## Exercise details
With pictures removed, the data below should be returned exactly.

---------- Supplied records

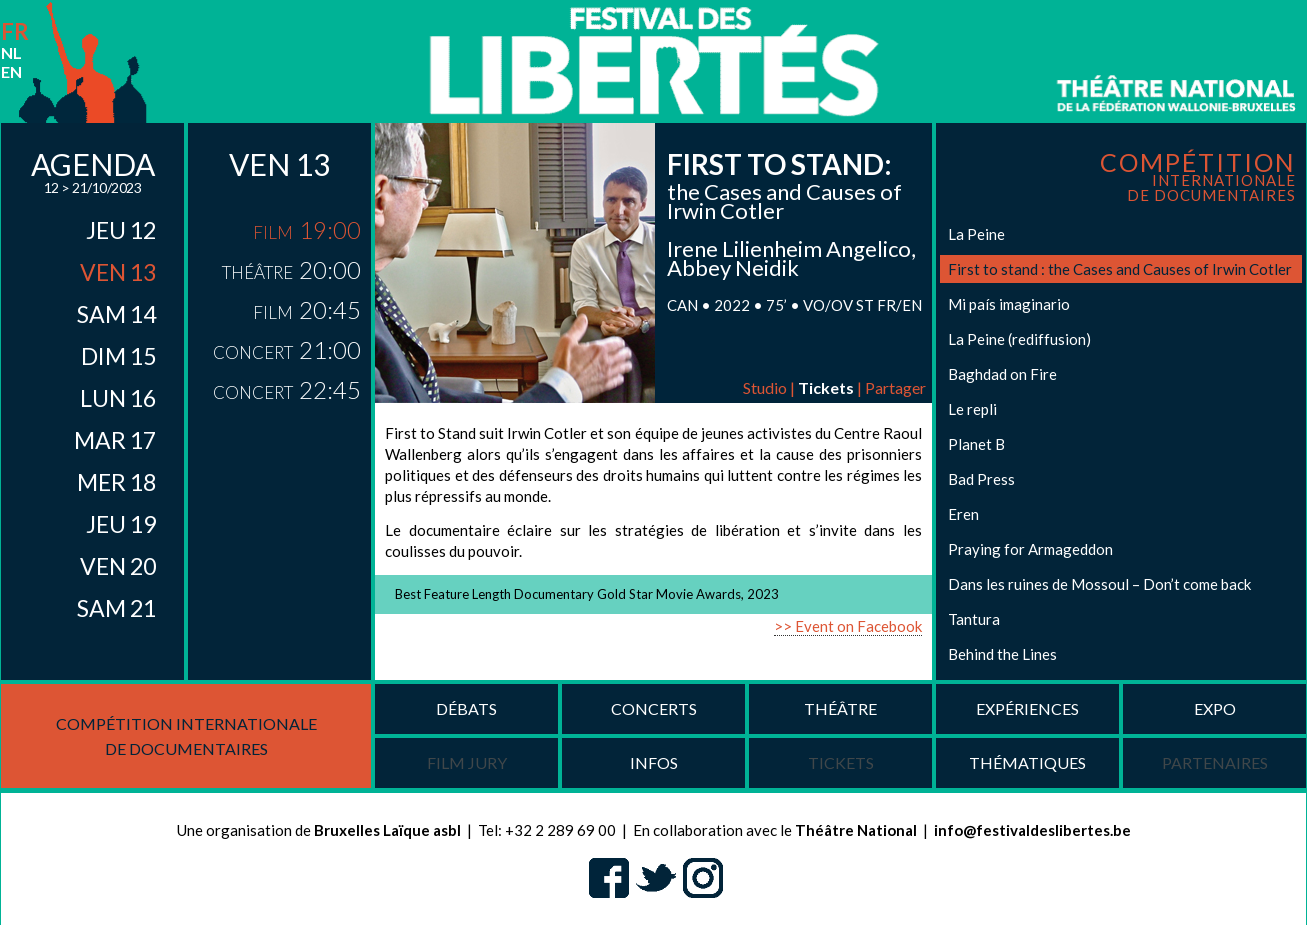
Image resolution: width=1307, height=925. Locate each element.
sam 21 (116, 608)
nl (11, 52)
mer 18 (116, 482)
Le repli (972, 409)
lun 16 (118, 398)
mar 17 (115, 440)
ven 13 (118, 272)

--------------------

## Response to this exercise
Image resolution: width=1307, height=925. Locate each element.
sam 21 (116, 608)
nl (11, 52)
mer 18 (116, 482)
Le repli (972, 409)
lun 16 (118, 398)
mar 17 (115, 440)
ven 13 (118, 272)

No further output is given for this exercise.